Interprétation « singulière » des textes

Syntec Numérique observe que cette « interprétation singulière des textes juridiques en vigueur » rend possible des sanctions contre les collectivités territoriales, voire contre les hébergeurs. Mais, selon l’organisation, la note ne respecte ni le droit des marchés publics (liberté d’accès à la commande publique, égalité de traitement des candidats, transparence des procédures), ni le droit européen (Traité sur le fonctionnement de l’Union européenne, directive 2014/60/UE du 15 mai 2014). Syntec Numérique appelle donc les pouvoirs publics « à la vigilance quant à la légalité de leurs décisions ».

Pour le syndicat patronal, leur « position n’est pas réaliste », le monde numérique étant « indifférent à la territorialité de stockage des données ». Ce qui importe, selon lui, c’est la protection des acteurs. Il déplore, enfin, que « les services de l’État semblent aller au rebours de grands principes » du projet de loi pour une République numérique visant à « favoriser la circulation des données et du savoir ». L’oganisation ajoute que « créer des barrières protectionnistes freinera la transformation numérique (des organisations) et la création d’emplois, raison pour laquelle les données doivent circuler ».

Ne pas céder au protectionnisme

Syntec Numérique, qui se dit ouvert au dialogue avec le Service interministériel des archives de France (SIAF) sur ces problématiques, n’est pas le seul à s’insurger contre une approche du Cloud jugée protectionniste, y compris pour les données personnelles. Le syndicat patronal du numérique et quatre autres organisations (Tech In France, France Digitale, l’ASIC – Association des services Internet communautaires, et le SFIB – Syndicat de l’industrie des technologies de l’information) font bloc sur ce point, en amont du passage du projet de loi numérique en Commission mixte paritaire.

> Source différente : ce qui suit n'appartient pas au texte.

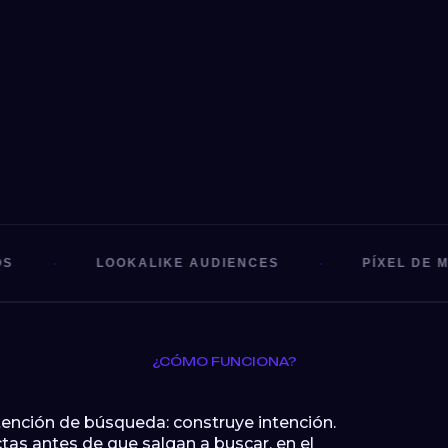
·
·
LOOKALIKE AUDIENCES
PÍXEL DE META
¿CÓMO FUNCIONA?
tención de búsqueda: construye intención.
as antes de que salgan a buscar, en el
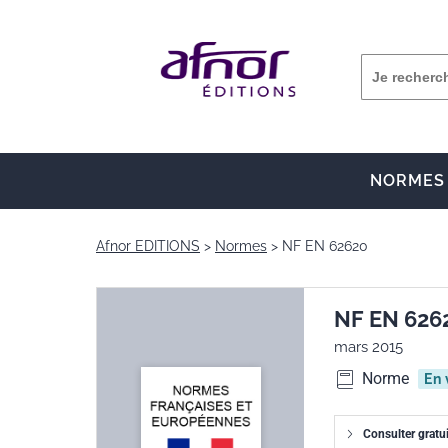
NORMES
Afnor EDITIONS
Normes
NF EN 62620
NF EN 626
mars 2015
Norme
En 
Consulter gratu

Selon eux, « imposer le lieu de stockage des données en Europe n’a pas de sens, ni en termes de technologie, ni de sécurité, ni de protection des citoyens. Ce qui importe, c’est le régime juridique appliqué à ces données et à leur transfert ». Ils ont donc appelé « la représentation nationale à modifier le texte [République Numérique] en Commission mixte paritaire le 29 juin prochain ». Et ce pour « préserver la vision positive qui animait le texte initial, et ne pas céder à la tentation du repli sur soi ou du protectionnisme ».